I due centri pro-aborto che hanno ricevuto l’appoggio del  CRS in Messico sono il Fray Bartolome de las Casas Human Rights Center (FRAYBA) e il Centro per la riflessione e l’azione sulle tematiche del lavoro (Center for Reflection and Action on Labor Issues, CEREAL).

Entrambe queste organizzazioni hanno firmato una dichiarazione che difendeva la legalizzazione dell’aborto in Messico. Eppure, il CRS ha continuato a inviare loro fondi, perché le due associazioni hanno rivendicato che “non hanno mai supportato né giustificato l’aborto in qualunque modo”.

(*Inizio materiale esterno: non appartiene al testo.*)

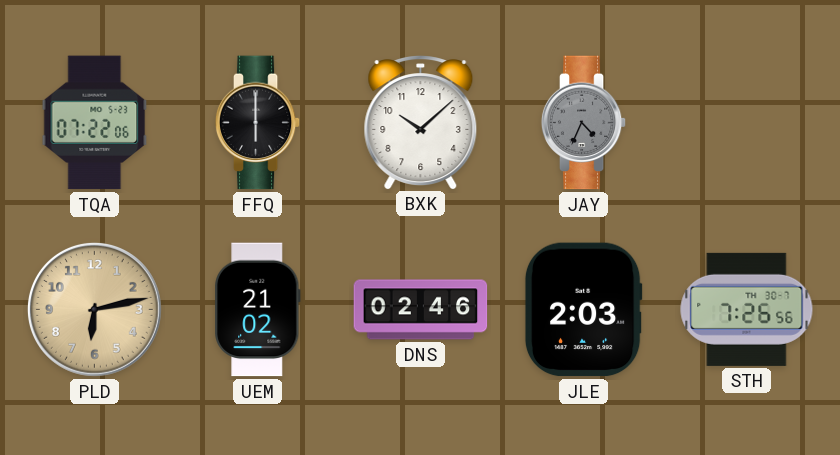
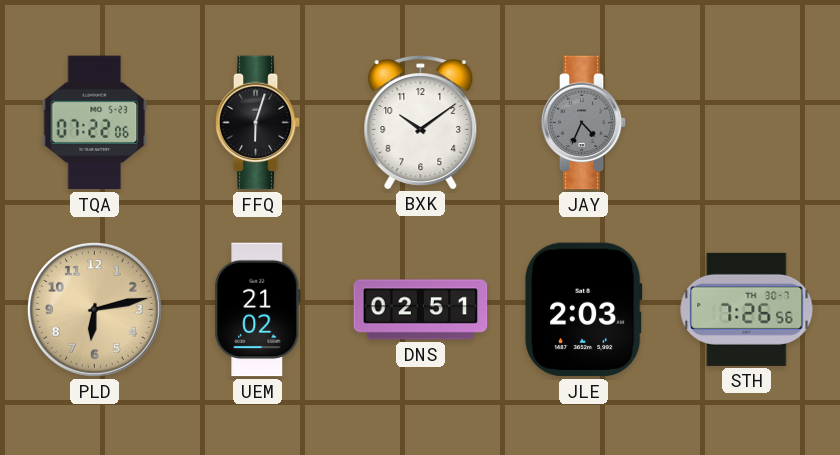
FFQ: 6:00 -> 6:03
BXK: 10:08 -> 10:09
DNS: 02:46 -> 02:51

Ma FRAYBA si è, per diversi anni, impegnato in un attivismo pro-aborto sia a livello individuale che come un membro del network pro-aborto TDT. Non solo: il gruppo ha anche ammesso che favorisce sia la legalizzazione dell’aborto sia il fatto che il governo se ne faccia carico. Nel 2008, per esempio, il gruppo ha firmato una dichiarazione che si opponeva a un emendamento a favore della vita nello Stato di Jalisco, in Messico, nonostante questo sia definitivamente passato due anni dopo. E il nome del gruppo appare in numerose altre dichiarazioni pro-aborto e report (nel 2006, 2009, 2010, e 2011), in cui si denunciano ripetutamente gli emendamenti pro-life alla costituzione messicana e si chiede la legalizzazione e il supporto dell’aborto da parte del governo.

Un esempio: la dichiarazione del 2010 si lamenta che gli emendamenti che proteggono la vita di tutti dal momento del concepimento “ignorano il diritto delle donne a una vita dignitosa, all’integrità personale, alla protezione della loro salute, al rispetto della loro dignità, all’uguale protezione della legge senza alcuna discriminazione, al ricorso effettivo, nelle loro vite private, alla libertà di coscienza, alla libertà di pensiero, alla libera scelta riguardo il corso della loro vita”. E nel 2012, la FRAYBA ha ricevuto ringraziamenti speciali per il suo personale contributo a un report pro-aborto divulgato dall’ All Rights for Everyone Network. Interrogato sulla questione da LifeSiteNews, il portavoce della FRAYBA ha dichiarato che “siamo in favore della depenalizzazione dell’aborto perché siamo contro la criminalizzazione delle donne che decidono di farlo. In questo senso diciamo che il governo dovrebbe garantire il diritto alla salute, perché molto spesso in Messico si abortisce in condizioni non salubri o in ospedali dove alle donne non viene garantito un buon servizio”.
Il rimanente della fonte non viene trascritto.